スペル その1 | 映画、その支配の虚しい栄光

映画、その支配の虚しい栄光

または、われわれはなぜ映画館にいるのか。

または、雨降りだからミステリーでも読もうかな、と。

または、人にはそれぞれ言い分があるのです…。

ホラーは楽しい、というのが「13金」シリーズをはじめとする80年代以降のホラーであって、だから黒沢清や高橋洋が「怖いホラー」と言い出したとき、もの凄い違和感があった。ホラーって楽しいじゃん、と。もちろん「エクソシスト」も「悪魔のいけにえ」も「悪魔の追跡」も「X線を持つ男」も「マタンゴ」ももの凄く怖かった。だけど、あれはオカルト映画だったり、怪奇映画だったり、恐怖映画なわけでしょう。
ようするに言葉と時代の問題なわけで、それは、どうでもいい。ちょっと言いたかっただけ。

では、楽しいホラーとは何か。
超常現象の主なり怪物なりが主人公によって倒されるまでを描いた映画のこと、としよう。だから「楽しいホラー」とは、倒す相手が異なるだけで、アクション映画と同義でもある。

ところが、相手が超常現象の主なり怪物だったりするので、必然的に映画はそれらを倒すためのルールを設けることとなる。
ゾンビの弱点は頭だし、ドラキュラの弱点はにんにくと太陽の光と胸に杭を打ち込むこと、フレディーは夢の中から誘い出せばとりあえず普通の殺人鬼だし、ジェイソンはとりあえず通常の武器で倒せる。

で、「楽しいホラー」の第一人者サム・ライミ(だから彼がホラーに戻ってきた!というのは正しくない。
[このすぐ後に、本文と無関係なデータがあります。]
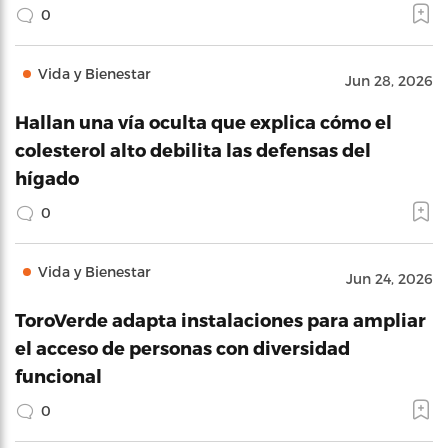
0
Vida y Bienestar
Jun 28, 2026
Hallan una vía oculta que explica cómo el
colesterol alto debilita las defensas del
hígado
0
Vida y Bienestar
Jun 24, 2026
ToroVerde adapta instalaciones para ampliar
el acceso de personas con diversidad
funcional
0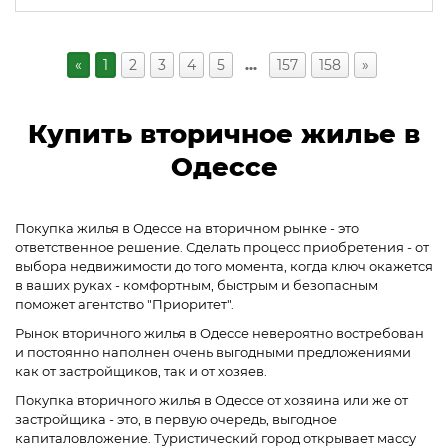
«
1
2
3
4
5
…
157
158
»
Купить вторичное жилье в
Одессе
Покупка жилья в Одессе на вторичном рынке - это
ответственное решение. Сделать процесс приобретения - от
выбора недвижимости до того момента, когда ключ окажется
в ваших руках - комфортным, быстрым и безопасным
поможет агентство "Приоритет".
Рынок вторичного жилья в Одессе невероятно востребован
и постоянно наполнен очень выгодными предложениями
как от застройщиков, так и от хозяев.
Покупка вторичного жилья в Одессе от хозяина или же от
застройщика - это, в первую очередь, выгодное
капиталовложение. Туристический город открывает массу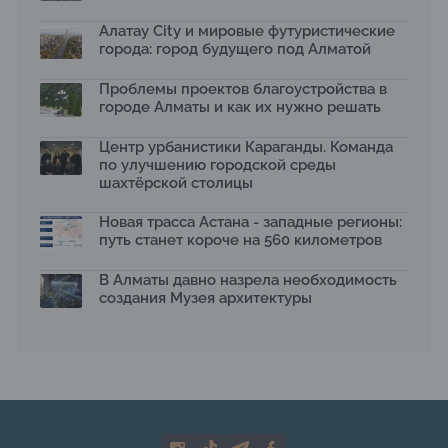
Яндекс Лавка запустила пилотный проект
рободоставки в Астане
Алатау City и мировые футуристические
15.07.2026
города: город будущего под Алматой
Архитектурная премия SÄULE ARCHITEKTURPREIS
Проблемы проектов благоустройства в
2026 принимает заявки до 31 июля
13.07.2026
городе Алматы и как их нужно решать
Первый Дом правительства Алматы станет главной
Центр урбанистики Караганды. Команда
темой новой выставки в «Целинном»
по улучшению городской среды
13.07.2026
шахтёрской столицы
В столичном детсаду подвели итоги акции «Таза
Қазақстан»: воспитанники подарили вторую жизнь
Новая трасса Астана - западные регионы:
отходам
путь станет короче на 560 километров
08.07.2026
Ко Дню столицы в Нуре благоустроили шесть
В Алматы давно назрела необходимость
общественных пространств
создания Музея архитектуры
06.07.2026
Жара в городах: как застройка влияет на
температуру и здоровье людей
03.07.2026
МЧС усилило мониторинг рек и моренных озер после
сильных дождей в горах Алматы
02.07.2026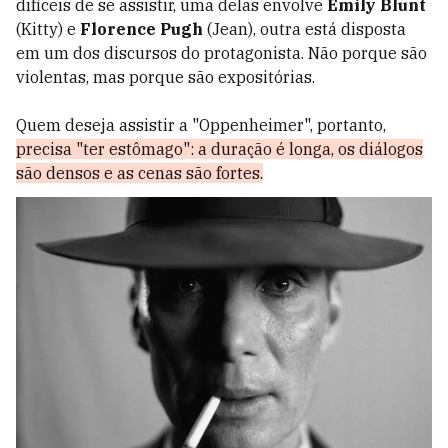
difíceis de se assistir, uma delas envolve
Emily Blunt
(Kitty) e
Florence Pugh
(Jean), outra está disposta
em um dos discursos do protagonista. Não porque são
violentas, mas porque são expositórias.
Quem deseja assistir a "Oppenheimer", portanto,
precisa "ter estômago": a duração é longa, os diálogos
são densos e as cenas são fortes.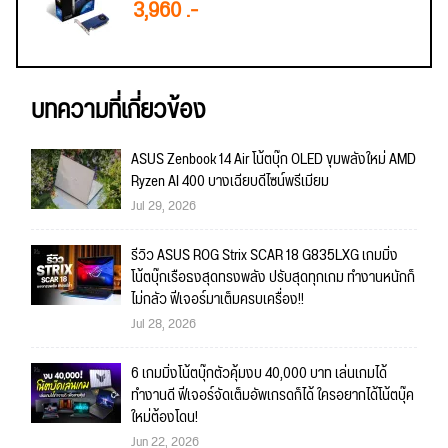
3,960 .-
บทความที่เกี่ยวข้อง
ASUS Zenbook 14 Air โน้ตบุ๊ก OLED ขุมพลังใหม่ AMD
Ryzen AI 400 บางเฉียบดีไซน์พรีเมียม
Jul 29, 2026
รีวิว ASUS ROG Strix SCAR 18 G835LXG เกมมิ่ง
โน้ตบุ๊กเรือธงสุดทรงพลัง ปรับสุดทุกเกม ทำงานหนักก็
ไม่กลัว ฟีเจอร์มาเต็มครบเครื่อง!!
Jul 28, 2026
6 เกมมิ่งโน้ตบุ๊กตัวคุ้มงบ 40,000 บาท เล่นเกมได้
ทำงานดี ฟีเจอร์จัดเต็มอัพเกรดก็ได้ ใครอยากได้โน้ตบุ๊ค
ใหม่ต้องโดน!
Jun 22, 2026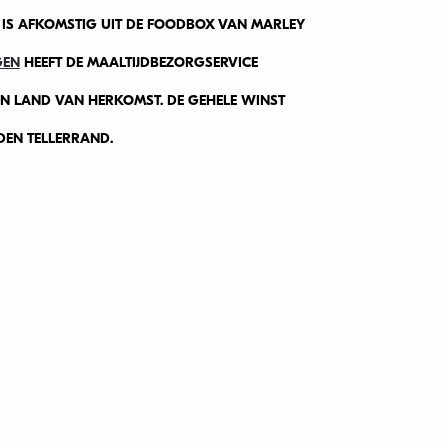
P IS AFKOMSTIG UIT DE FOODBOX VAN MARLEY
GEN
HEEFT DE MAALTIJDBEZORGSERVICE
UN LAND VAN HERKOMST. DE GEHELE WINST
DEN TELLERRAND.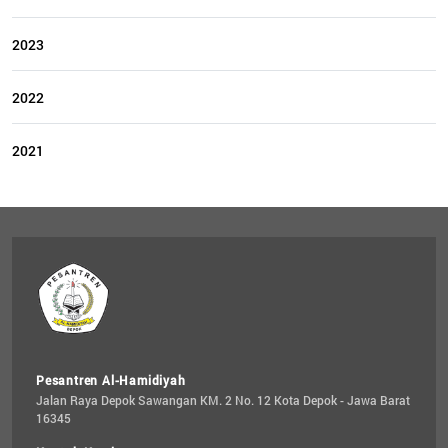
2023
2022
2021
Pesantren Al-Hamidiyah
Jalan Raya Depok Sawangan KM. 2 No. 12 Kota Depok - Jawa Barat 
16345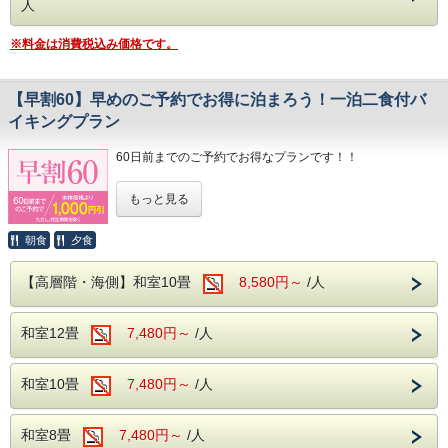
人
(土)のご宿泊はチェックアウト時刻が10：00
※夕食付プランの場合、夕食バイキングの営業時間の都合
上、18時までにご到着ください。
迄となります。
※料金は消費税込み価格です。
・チェックアウトは嬉しい11時！
※2026年7月18日(土)～2026年8月29日(土)のご宿泊はチ
ェックアウト時刻が10：00迄となります。
■ご夕食
【早割60】早めのご予約でお得に泊まろう！一泊二食付バ
旬の素材にこだわった和・洋・中のバイキン
■ご夕食
イキングプラン
旬の素材にこだわった和・洋・中のバイキング料理
グ料理
さらに、アルコール・ソフトドリンク飲み放題！
さらに、アルコール・ソフトドリンク飲み放
60日前までのご予約でお得なプランです！！
※夕食時間は当日ご宿泊のお客様の人数で変動する為、詳し
いお時間については当日ホテルへ直接お問合せ下さい。
題！
早期ご予約でご宿泊料金がお得になる【早割プラン】
（0570-036-780）
もっと見る
※夕食時間は当日ご宿泊のお客様の人数で変
ご宿泊予定日より60日以上前のご予約で、なんと
大人１人様あたり1000円(税込み1100円)お安くお泊りいた
■ご朝食
動する為、詳しいお時間については当日ホテ
だけます♪♪
和洋のバイキング ソフトドリンク飲み放題！
朝食
夕食
ルへ直接お問合せ下さい。（0570-036-780）
※注意事項※
​■駐車場
【高層階・海側】和室10畳
8,580円～
/人
本プランはキャンセルポリシーが通常と異なります。
駐車場を分散しご用意しております。ご到着の際は直接フロ
■ご朝食
（早割プランキャンセルポリシー）
ント近くまでお車でお越しください。
30日前～8日前まで・・・ご宿泊料金の5%。
マイクロバス（中型車以上）を駐車希望の方はホテルへ直接
和洋のバイキング ソフトドリンク飲み放題！
和室12畳
7,480円～
/人
7日前～2日前まで・・・ご宿泊料金の20％
お問合せ下さい。
前日・・・ご宿泊料金の40％
大型バスの乗り入れ、駐車はできません。あらかじめご承知
当日・・・ご宿泊料金の50％
おきください。
​■駐車場
無連絡・・・ご宿泊料金の100％
和室10畳
7,480円～
/人
駐車場を分散しご用意しております。ご到着
＜往復バスについて＞
上記キャンセルポリシーをご確認の上、ご承諾いただける場
の際は直接フロント近くまでお車でお越しく
上野・横浜発の往復バスをご希望のお客様
合のみご予約ください。
和室8畳
7,480円～
/人
ださい。
は、お電話にてホテルまでお問い合わせくだ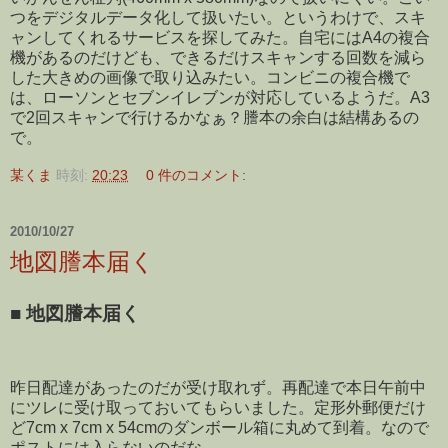
つをデジタルデータ化して扱いたい。というわけで、スキ
ャンしてくれるサービスを探してみた。自宅にはA4の複合
機があるのだけども、できるだけスキャンする回数を減ら
した大きめの画像で取り込みたい。コンビニの複合機で
は、ローソンとセブンイレブンが対応しているようだ。A3
で2回スキャンで行けるかなぁ？謄本の余白は結構あるの
で。
某くま
時刻:
20:23
0 件のコメント:
2010/10/27
地図謄本届く
■
地図謄本届く
昨日配達があったのだが受け取れず。再配達で本日午前中
にツレに受け取っておいてもらいました。定形外郵便だけ
ど7cm x 7cm x 54cmのダンボール箱に丸めて到着。なので
ポストには入らないのだな。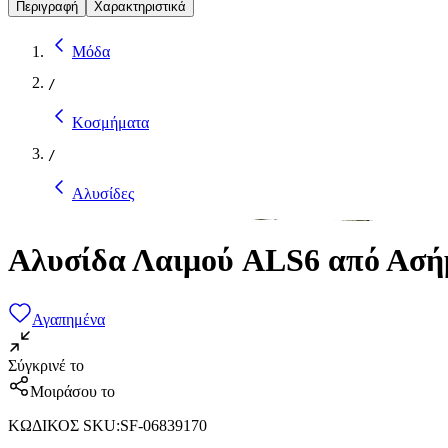
Περιγραφή
Χαρακτηριστικά
Μόδα
/
Κοσμήματα
/
Αλυσίδες
Αλυσίδα Λαιμού ALS6 από Ασήμ
Αγαπημένα
Σύγκρινέ το
Μοιράσου το
ΚΩΔΙΚΟΣ SKU
:
SF-06839170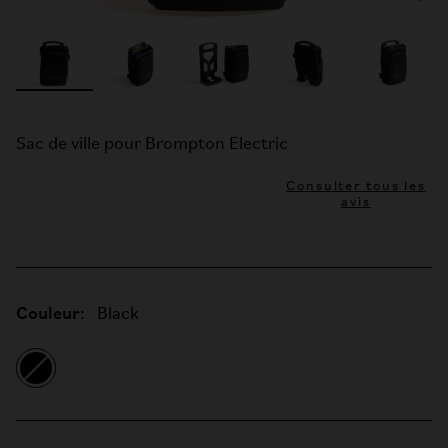
Sac de ville pour Brompton Electric
Consulter tous les
avis
Couleur:
Black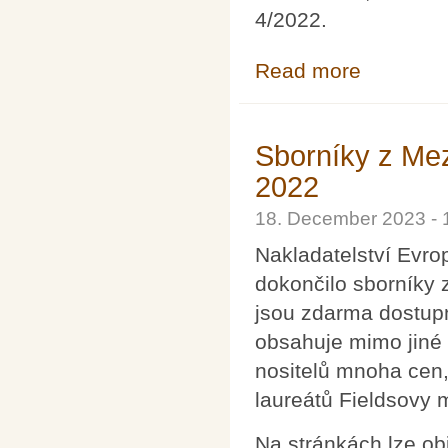
4/2022.
Read more
about Pokroky m
Sborníky z Me
2022
18. December 2023 -
Nakladatelství Evr
dokončilo sborníky
jsou zdarma dostu
obsahuje mimo jiné 
nositelů mnoha cen,
laureátů Fieldsovy 
Na stránkách lze obj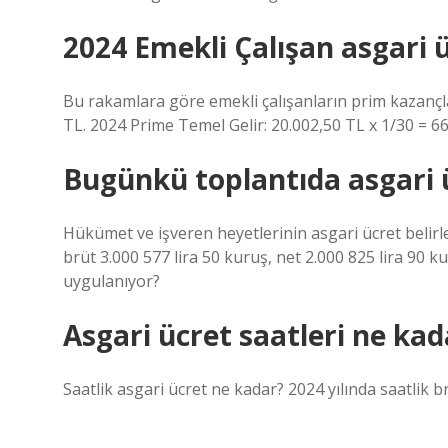
2024 Emekli Çalışan asgari 
Bu rakamlara göre emekli çalışanların prim kazançla
TL. 2024 Prime Temel Gelir: 20.002,50 TL x 1/30 = 66
Bugünkü toplantıda asgari 
Hükümet ve işveren heyetlerinin asgari ücret belir
brüt 3.000 577 lira 50 kuruş, net 2.000 825 lira 90 k
uygulanıyor?
Asgari ücret saatleri ne kad
Saatlik asgari ücret ne kadar? 2024 yılında saatlik br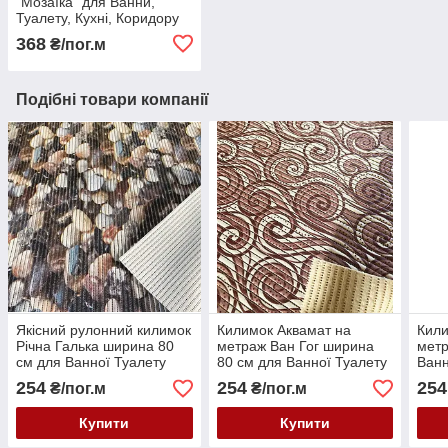
"Мозаїка" для Ванни,
Туалету, Кухні, Коридору
Доріжка ширина 130 см
368
₴/пог.м
Подібні товари компанії
Якісний рулонний килимок
Килимок Аквамат на
Кили
Річна Галька ширина 80
метраж Ван Гог ширина
метр
см для Ванної Туалету
80 см для Ванної Туалету
Ванн
Кухні Коридору Доріжка
Кухні Коридору Доріжка
Кори
254
254
254
₴/пог.м
₴/пог.м
Аквамат на метраж,
Універсальна
Унів
роздріб
Купити
Купити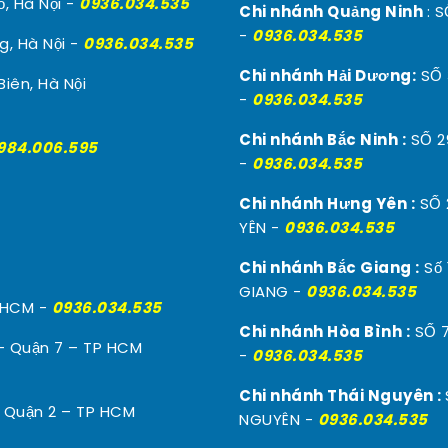
, Hà Nội -
0936.034.535
Chi nhánh Quảng Ninh
: 
-
0936.034.535
g, Hà Nội -
0936.034.535
Chi nhánh Hải Dương:
SỐ 
iên, Hà Nội
-
0936.034.535
Chi nhánh Bắc Ninh :
SỐ 2
984.006.595
-
0936.034.535
Chi nhánh Hưng Yên :
SỐ 
YÊN -
0936.034.535
Chi nhánh Bắc Giang :
Số 
GIANG -
0936.034.535
P HCM -
0936.034.535
Chi nhánh Hòa Bình :
SỐ 7
- Quận 7 – TP HCM
-
0936.034.535
Chi nhánh Thái Nguyên :
– Quận 2 – TP HCM
NGUYÊN -
0936.034.535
ライミはアクション映画の監督だ)なのだが、驚くことに彼はルールを作ったそばから、それを無視してかかる。「死霊のはらわた」シリーズで悪魔を解き放った「呪文」に意味はあったのだろうか?「キャプテン・スーパーマーケット」でブルース・キャンベルは大切な「呪文」をうろ覚えで大失敗するのだし、あともう一つくらい例を見つけられるといいのだが思い浮かばないので、ライミの作家的刻印(着替えること、とかな)をここに見いだすのは止めるが、とにかく特に今回は凄かった。